Jean-Paul Hiltenbrand : Cela ne peut pas exister le « pas de demande » ! Je veux dire, bien sûr si j'ai dit sujet avec demande et sujet sans demande, cela veut dire, provisoirement sans demande. Quelqu'un qui vient s'il ne demande qu'un lit, on va lui donner un lit et on va aller un peu plus loin quand même ! Ce sera un lit assorti de la part de l'institution de sa demande à elle, à l'institution. Quand c'est l'Autre qui demande, c'est un peu chiant comme je vous l'ai expliqué. Mais il ne faut pas avoir peur d'être chiant, c'est comme ça ! Je vous dis que c'est une façon de faire émerger la part véritablement subjective de quelqu'un. C'est une chance qu'on puisse par ce biais-là déjà le situer, le camper. Et vous savez par exemple que, l'anorexie mentale, voilà un cas qui est plutôt ennuyeux. Sa subjectivité repose sur une demande de rien, sur une demande du rien. Eh bien, imaginez que certaines institutions sont exactement moulées sur ce modèle, c'est-à-dire une demande de type anorexique.
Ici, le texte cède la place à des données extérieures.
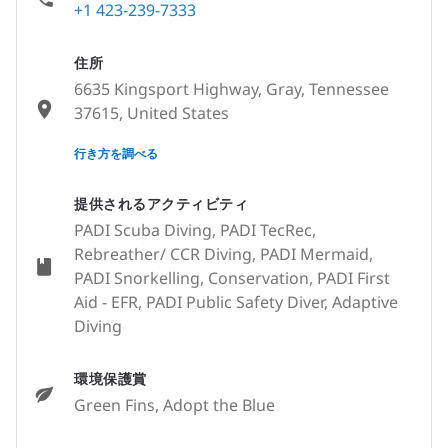
+1 423-239-7333
住所
6635 Kingsport Highway, Gray, Tennessee
37615, United States
None
行き方を調べる
提供されるアクティビティ
PADI Scuba Diving, PADI TecRec,
Rebreather/ CCR Diving, PADI Mermaid,
PADI Snorkelling, Conservation, PADI First
Aid - EFR, PADI Public Safety Diver, Adaptive
Diving
環境保護賞
Green Fins, Adopt the Blue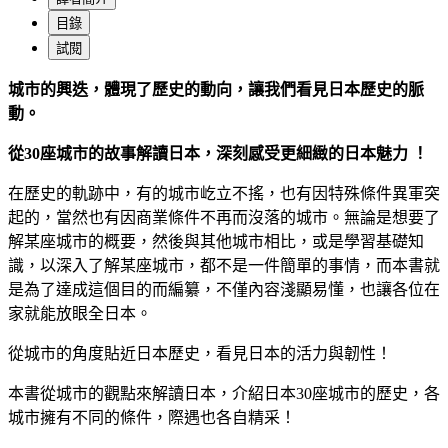
目錄
試閱
城市的興迭，體現了歷史的動向，讓我們看見日本歷史的脈
動。
從30座城市的故事解讀日本，深刻感受更細緻的日本魅力
！
在歷史的軌跡中，有的城市屹立不搖，也有因特殊條件異軍突
起的，當然也有因商業條件不再而沒落的城市。無論是想要了
解某座城市的概要，然後與其他城市相比，或是學習基礎知
識，以深入了解某座城市，都不是一件簡單的事情，而本書就
是為了達成這個目的而編纂，不僅內容淺顯易懂，也讓各位在
家就能放眼全日本。
從城市的角度貼近日本歷史，看見日本的活力與韌性！
本書從城市的觀點來解讀日本，介紹日本30座城市的歷史，各
城市擁有不同的條件，際遇也各自精采！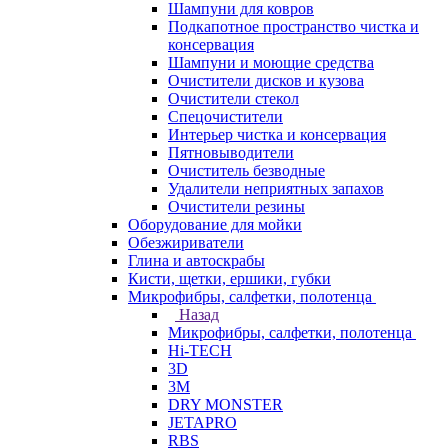
Шампуни для ковров
Подкапотное пространство чистка и
консервация
Шампуни и моющие средства
Очистители дисков и кузова
Очистители стекол
Спецочистители
Интерьер чистка и консервация
Пятновыводители
Очиститель безводные
Удалители неприятных запахов
Очистители резины
Оборудование для мойки
Обезжириватели
Глина и автоскрабы
Кисти, щетки, ершики, губки
Микрофибры, салфетки, полотенца
Назад
Микрофибры, салфетки, полотенца
Hi-TECH
3D
3М
DRY MONSTER
JETAPRO
RBS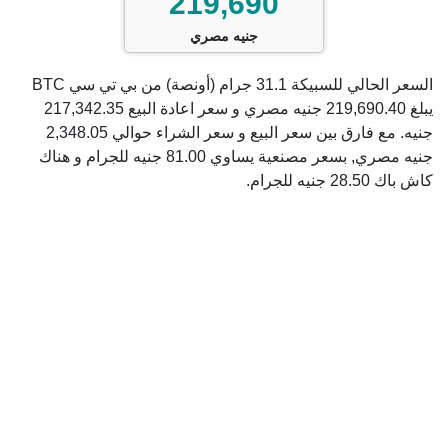
219,690
جنيه مصري
السعر الحالي للسبيكة 31.1 جرام (أونصة) من بي تي سي BTC
يبلغ 219,690.40 جنيه مصري و سعر اعادة البيع 217,342.35
جنيه. مع فارق بين سعر البيع و سعر الشراء حوالي 2,348.05
جنيه مصري, بسعر مصنعية يساوي 81.00 جنيه للجرام و هناك
كاش باك 28.50 جنيه للجرام.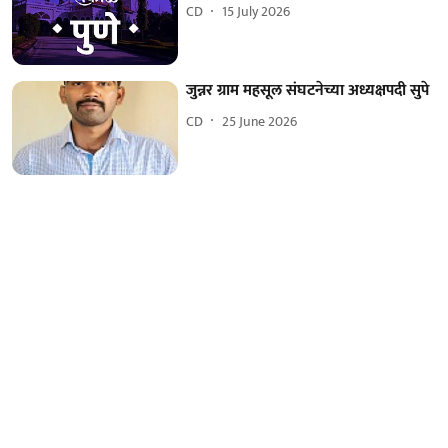
CD
15 July 2026
जुन्नर ग्राम महसूल संघटनेच्या अध्यक्षपदी सुपे
CD
25 June 2026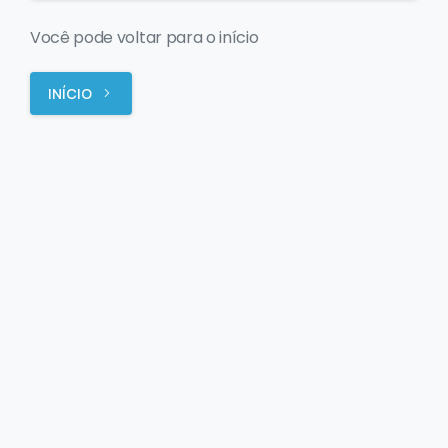
Você pode voltar para o início
INÍCIO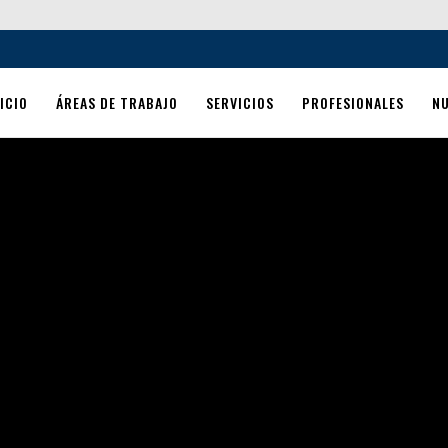
ICIO
ÁREAS DE TRABAJO
SERVICIOS
PROFESIONALES
N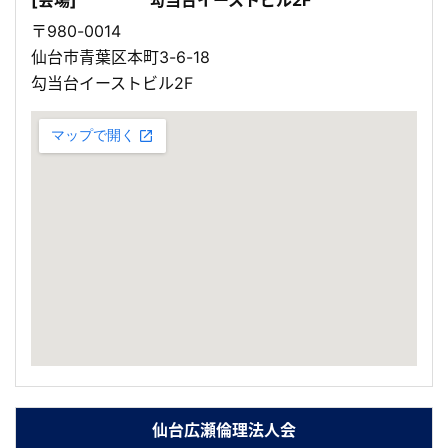
[会場]
勾当台イーストビル2F
〒980-0014
仙台市青葉区本町3-6-18
勾当台イーストビル2F
仙台広瀬倫理法人会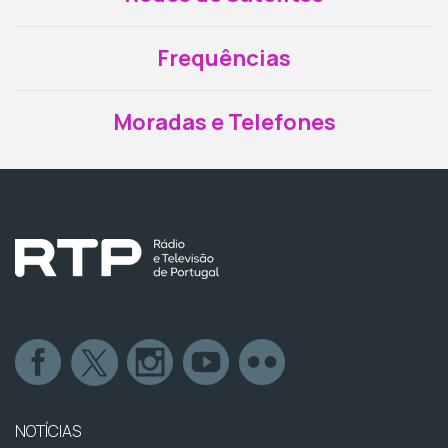
Frequências
Moradas e Telefones
NOTÍCIAS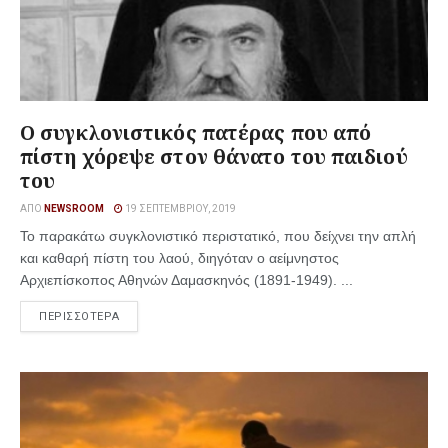
Ο συγκλονιστικός πατέρας που από
πίστη χόρεψε στον θάνατο του παιδιού
του
ΑΠΌ
NEWSROOM
19 ΣΕΠΤΕΜΒΡΊΟΥ, 2019
Το παρακάτω συγκλονιστικό περιστατικό, που δείχνει την απλή
και καθαρή πίστη του λαού, διηγόταν ο αείμνηστος
Αρχιεπίσκοπος Αθηνών Δαμασκηνός (1891-1949). ...
ΠΕΡΙΣΣΟΤΕΡΑ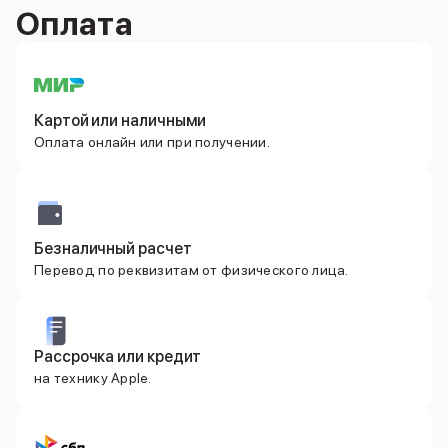
iPad 512 Gb
Оплата
iPad 256 Gb
iPad 128 Gb
Аксессуары для iPad
Чехлы для iPad
Защитные стекла для iPad
Картой или наличными
Беспроводные зарядные устройства
Оплата онлайн или при получении.
Сетевые зарядные устройства
Кабели
Внешние аккумуляторы
Клавиатуры для iPad
Стилусы
Безналичный расчет
3D Стикеры
Перевод по реквизитам от физического лица.
Баннер ПВЗ
Баннер гарантия
Баннер доставка
Рассрочка или кредит
Mac
на технику Apple.
MacBook Pro
MacBook Pro M5 Max
MacBook Pro M5 Pro
MacBook Pro M5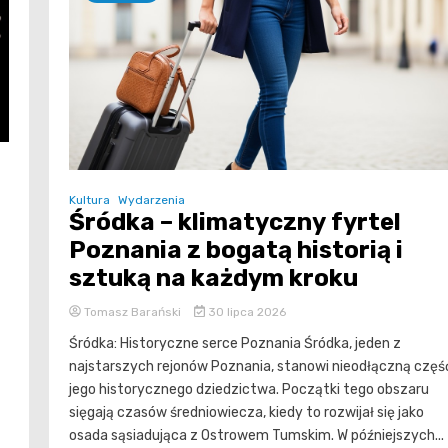
Kultura
Wydarzenia
Śródka – klimatyczny fyrtel
Poznania z bogatą historią i
sztuką na każdym kroku
Tomasz Barański
30 lipca 2026
Śródka: Historyczne serce Poznania Śródka, jeden z
najstarszych rejonów Poznania, stanowi nieodłączną częś
jego historycznego dziedzictwa. Początki tego obszaru
sięgają czasów średniowiecza, kiedy to rozwijał się jako
osada sąsiadująca z Ostrowem Tumskim. W późniejszych...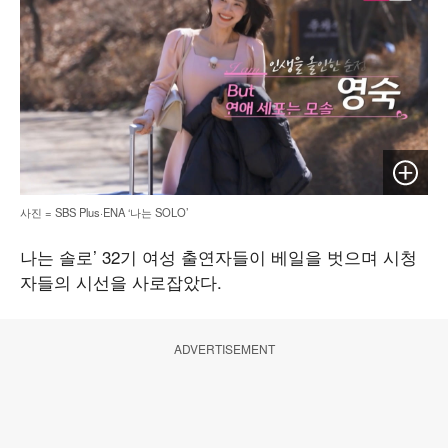
이미지 
사진 = SBS Plus·ENA ‘나는 SOLO’
나는 솔로’ 32기 여성 출연자들이 베일을 벗으며 시청
자들의 시선을 사로잡았다.
ADVERTISEMENT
Quelqu'un, l'année dernière, racontait qu'il a fallu laisser pendant un certain temps une personne tranquille pendant quelques semaines avant que quelque chose arrive. Ben oui, c'est très bien... jusqu'à ce qu'émerge quelque chose, une parole, une demande. N'oublions pas : c'est un trait pour poser le sujet, c'est aussi un trait qui va intéresser une relation d'amour ou d'affection, c'est fondamental ! C'est ce qui va déclencher éventuellement, une modalité de transfert entre le candidat à l'institution et son compagnon éducateur ou tout ce que vous voulez. C'est en acceptant de se plier à appréhender cette demande que va s'installer une véritable relation de confiance : « Je suis allé dans son bureau, il a fait semblant de m'écouter et puis il a dit, « bon ben c'est bien, on va se revoir ! » Cela ne les intéresse pas, les gens ! On l'entend tous les jours. Nos analysants qui consultent les médecins, lesquels médecins consultent l'écran de leur ordinateur. Ils n'y retournent pas, ils ont raison. L'ordinateur donne l'ordonnance en plus, vous vous rendez compte ! Il y a là un élément quasiment charnel, sensuel qui se met en place, il faut bien l'entendre, le sentir, ce n'est pas de la théorie abstraite. C'est notre proche humain qui est là avec sa chair malheureuse, avec tout ce que vous voulez. C'est la présence du corps, la demande. Il y a là quelque chose de tout à fait crucial. D'autant plus que plus il a des difficultés à s'exprimer, plus il est là présent avec son corps. Il n'y a rien de plus terrible comme corps qu'un corps dans le silence. Tous les analystes vous le diront. C'est le malaise garanti ! Un corps qui ne parle pas...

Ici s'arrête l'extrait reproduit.